• **Extracted information**:
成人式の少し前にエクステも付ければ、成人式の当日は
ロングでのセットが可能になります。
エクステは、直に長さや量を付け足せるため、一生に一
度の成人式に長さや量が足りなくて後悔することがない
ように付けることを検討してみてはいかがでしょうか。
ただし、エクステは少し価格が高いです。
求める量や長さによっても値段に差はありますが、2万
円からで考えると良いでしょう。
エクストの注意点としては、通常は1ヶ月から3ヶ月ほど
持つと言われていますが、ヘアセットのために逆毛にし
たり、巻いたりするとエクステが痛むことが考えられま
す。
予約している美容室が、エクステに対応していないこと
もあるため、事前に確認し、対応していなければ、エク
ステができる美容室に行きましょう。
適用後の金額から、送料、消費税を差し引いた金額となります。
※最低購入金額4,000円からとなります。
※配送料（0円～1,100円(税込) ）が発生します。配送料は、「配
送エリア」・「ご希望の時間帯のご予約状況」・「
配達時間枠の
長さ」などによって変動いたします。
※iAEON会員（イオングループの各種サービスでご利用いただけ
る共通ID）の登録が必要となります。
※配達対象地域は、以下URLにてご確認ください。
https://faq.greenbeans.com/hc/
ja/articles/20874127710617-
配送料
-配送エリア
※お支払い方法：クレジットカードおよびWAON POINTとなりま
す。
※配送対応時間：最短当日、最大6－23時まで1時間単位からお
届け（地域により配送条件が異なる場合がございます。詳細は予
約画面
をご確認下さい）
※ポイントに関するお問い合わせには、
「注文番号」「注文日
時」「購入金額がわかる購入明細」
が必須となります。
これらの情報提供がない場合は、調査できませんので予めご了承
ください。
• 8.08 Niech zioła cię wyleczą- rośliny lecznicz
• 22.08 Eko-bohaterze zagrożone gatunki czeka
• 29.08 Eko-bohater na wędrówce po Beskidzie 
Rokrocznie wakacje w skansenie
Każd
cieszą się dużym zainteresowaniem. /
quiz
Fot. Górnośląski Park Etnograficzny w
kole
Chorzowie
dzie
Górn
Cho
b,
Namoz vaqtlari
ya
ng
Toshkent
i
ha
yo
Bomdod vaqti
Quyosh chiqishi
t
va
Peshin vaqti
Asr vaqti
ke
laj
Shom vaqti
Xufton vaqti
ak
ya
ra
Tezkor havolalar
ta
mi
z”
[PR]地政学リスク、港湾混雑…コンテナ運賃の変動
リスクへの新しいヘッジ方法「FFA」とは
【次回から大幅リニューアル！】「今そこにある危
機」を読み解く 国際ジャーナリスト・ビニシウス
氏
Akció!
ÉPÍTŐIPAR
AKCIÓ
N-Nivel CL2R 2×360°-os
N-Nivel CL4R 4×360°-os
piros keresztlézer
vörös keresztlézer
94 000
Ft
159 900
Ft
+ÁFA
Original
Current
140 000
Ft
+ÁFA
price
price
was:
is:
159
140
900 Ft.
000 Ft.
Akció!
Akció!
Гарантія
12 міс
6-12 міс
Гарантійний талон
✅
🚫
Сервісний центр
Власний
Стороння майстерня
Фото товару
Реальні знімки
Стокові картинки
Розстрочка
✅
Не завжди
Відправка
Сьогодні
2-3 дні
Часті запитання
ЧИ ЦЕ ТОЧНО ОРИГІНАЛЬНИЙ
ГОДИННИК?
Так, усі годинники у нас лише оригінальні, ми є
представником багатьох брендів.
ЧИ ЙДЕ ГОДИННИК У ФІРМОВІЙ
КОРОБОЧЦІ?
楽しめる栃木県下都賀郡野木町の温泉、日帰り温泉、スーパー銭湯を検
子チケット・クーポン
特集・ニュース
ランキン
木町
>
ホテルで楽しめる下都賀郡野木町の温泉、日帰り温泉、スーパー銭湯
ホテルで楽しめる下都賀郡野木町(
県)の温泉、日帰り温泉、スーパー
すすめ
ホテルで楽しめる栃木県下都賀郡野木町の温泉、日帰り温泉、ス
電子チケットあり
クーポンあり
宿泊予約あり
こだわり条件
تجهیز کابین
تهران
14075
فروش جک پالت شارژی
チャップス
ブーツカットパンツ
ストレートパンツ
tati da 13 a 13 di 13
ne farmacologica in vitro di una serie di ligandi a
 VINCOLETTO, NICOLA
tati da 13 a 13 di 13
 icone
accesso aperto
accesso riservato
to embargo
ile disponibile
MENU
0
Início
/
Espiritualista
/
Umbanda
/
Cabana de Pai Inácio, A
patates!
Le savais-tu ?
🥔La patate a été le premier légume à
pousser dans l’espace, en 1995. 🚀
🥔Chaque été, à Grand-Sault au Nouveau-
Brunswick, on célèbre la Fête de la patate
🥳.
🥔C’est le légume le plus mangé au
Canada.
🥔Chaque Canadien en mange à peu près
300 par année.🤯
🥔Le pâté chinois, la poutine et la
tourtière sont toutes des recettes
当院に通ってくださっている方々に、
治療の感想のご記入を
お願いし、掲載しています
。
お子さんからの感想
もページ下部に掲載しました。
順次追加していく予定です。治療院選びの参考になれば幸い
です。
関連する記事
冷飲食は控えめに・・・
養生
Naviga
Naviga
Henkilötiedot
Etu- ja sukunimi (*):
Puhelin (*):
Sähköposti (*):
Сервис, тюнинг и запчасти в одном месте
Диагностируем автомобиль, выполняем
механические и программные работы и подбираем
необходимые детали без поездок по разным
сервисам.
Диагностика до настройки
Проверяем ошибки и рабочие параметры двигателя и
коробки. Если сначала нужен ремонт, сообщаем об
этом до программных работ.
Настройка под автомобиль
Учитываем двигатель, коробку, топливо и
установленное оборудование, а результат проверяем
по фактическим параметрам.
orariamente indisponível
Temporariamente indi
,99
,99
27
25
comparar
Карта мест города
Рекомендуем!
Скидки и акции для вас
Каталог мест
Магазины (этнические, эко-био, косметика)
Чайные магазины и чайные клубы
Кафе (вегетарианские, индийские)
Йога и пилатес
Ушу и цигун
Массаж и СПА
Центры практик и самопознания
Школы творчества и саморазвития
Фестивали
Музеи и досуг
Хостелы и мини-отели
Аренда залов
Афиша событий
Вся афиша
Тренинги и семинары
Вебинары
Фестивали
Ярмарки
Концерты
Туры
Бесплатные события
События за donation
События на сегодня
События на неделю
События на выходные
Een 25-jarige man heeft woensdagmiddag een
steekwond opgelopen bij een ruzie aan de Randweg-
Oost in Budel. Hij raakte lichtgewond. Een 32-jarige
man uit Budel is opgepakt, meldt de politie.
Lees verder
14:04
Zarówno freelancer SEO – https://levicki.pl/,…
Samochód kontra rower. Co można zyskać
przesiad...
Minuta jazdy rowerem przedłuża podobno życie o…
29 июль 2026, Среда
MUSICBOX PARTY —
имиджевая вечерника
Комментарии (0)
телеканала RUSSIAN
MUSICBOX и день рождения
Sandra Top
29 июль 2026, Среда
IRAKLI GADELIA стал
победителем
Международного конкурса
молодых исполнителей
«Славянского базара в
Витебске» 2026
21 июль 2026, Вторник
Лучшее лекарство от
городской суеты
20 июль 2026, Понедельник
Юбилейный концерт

• **What you are asked to do**: Reproduce every line from the listing above that holds the word "vaqti".

• **Solution to the exercise**:
Bomdod vaqti
Peshin vaqti
Asr vaqti
Shom vaqti
Xufton vaqti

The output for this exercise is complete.